21 JANUARY 1882, Page 13

CORRESPONDENCE.

THE WORKING OF THE LAND ACT.

[ram A CORRESPONDENT.'

THERE were in 1879, 576,000 agricultural holdings in Ireland. The number is now probably five or six thousand less. Of these, some 50,000 are holdings of less than an acre. It is estimated that the number of agricultural tenants, properly so called, may be taken to be about 466,000. To fix the proportion of these to whom the provisions of the Land Act really apply by way of benefit and remedy must be at present very much a matter of guess-work. But let us, at all events, guess. In the first place, holdings valued at £50 a year, but let wholly or mainly for the purpose of pasture, are exempted from the operation of the Act; and nearly two-thirds of the available acreage of Ireland are laid down in pasture. Leaseholders, with certain not very large exceptions, are also exempted, and it is stated by the writer of an able article in the last number of the Dublin Review that " tenants holding leases are supposed to amount to about 150,000." This is probably an over-estimate ; but the immense majority of the pastoral tenants to whom the preceding exemption applies are leaseholders as well, and are

therefore doubly excluded from the operation of the Act. Making allowance for other minor exemptions, my conclusion is, that there are, at the outside, not more than 300,000 Irish tenants to whom this measure of relief was intended by Parliament to apply, and whom it will, in Mr. Grattan's phrase, " bring nearer to the sun."

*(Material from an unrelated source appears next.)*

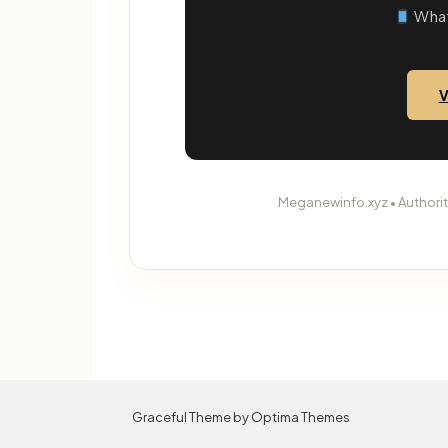
Wha
V
Meganewinfo.xyz • Authori
Graceful Theme by
Optima Themes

Of this number, it may, I think, be fairly said that about one- fourth have at present invoked the protection of the Land Commission, by applying to have a judicial rent and tenure fixed. Considering the formidably organised opposition to the Act, and the brief period that has elapsed since its offices and Courts were opened, this is, I submit, no mean result. Here are the exact figures. On the 31st December there had been, in all, 62,331 originating notices received ; 59,634 addressed to the Land Commission itself, 1,697 through the County Courts. During the month of December, notices were coming in at the rate of 400 a day ; and their tendency was to expand, rather than diminish in number. And we are now in the third week of January.

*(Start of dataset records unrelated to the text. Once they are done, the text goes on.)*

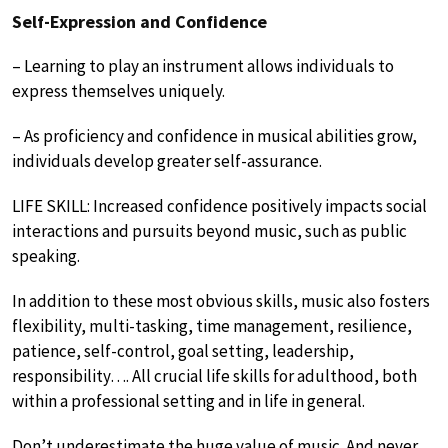
Self-Expression and Confidence
– Learning to play an instrument allows individuals to
express themselves uniquely.
– As proficiency and confidence in musical abilities grow,
individuals develop greater self-assurance.
LIFE SKILL: Increased confidence positively impacts social
interactions and pursuits beyond music, such as public
speaking.
In addition to these most obvious skills, music also fosters
flexibility, multi-tasking, time management, resilience,
patience, self-control, goal setting, leadership,
responsibility…. All crucial life skills for adulthood, both
within a professional setting and in life in general.
Don’t underestimate the huge value of music. And never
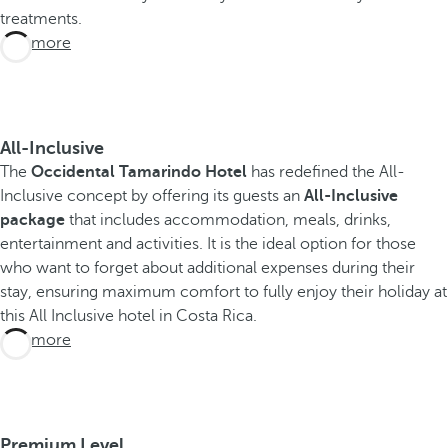
treatments.
See more
All-Inclusive
The
Occidental Tamarindo Hotel
has redefined the All-
Inclusive concept by offering its guests an
All-Inclusive
package
that includes accommodation, meals, drinks,
entertainment and activities. It is the ideal option for those
who want to forget about additional expenses during their
stay, ensuring maximum comfort to fully enjoy their holiday at
this All Inclusive hotel in Costa Rica.
See more
Premium Level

A cursory analysis of the figures will not be without interest. Ulster, as might be expected from the sensible character of its people, and the sturdy care with which they have guarded their tenant-right, was the first to take advantage of the Act. Nearly half the applications received before the end of the year- 29,392—had come from the Northern Province. The highest number in any Ulster county, 5,692, came from Tyrone ; and the fact is not without its significance, remembering the con- temptuous defeat which the farmers of that county inflicted on Mr. Parnell's nominee, when their popular Member, Mr. Litton, was appointed a Land Commissioner. In the other Ulster counties, the numbers were :—Armagh, 4,936 ; Down, 4,227; Antrim, 2,876 ; Donegal, 2,774 ; Fermanagh, 2,728 ; Derry, 2,660; Cavan, 1,853 ; Monaghan. 1,644. It is worthy of remark that in Ulster, with the single exception of Cavan, almost all the originating notices are addressed to the Commission itself. In Armagh, Down, Fermanagh, and Derry, not a single notice appears to have been received through the County Court. In Antrim there were 6, in Monaghan 8, in Tyrone 2, in Donegal 2 ; but in Cavan, 525.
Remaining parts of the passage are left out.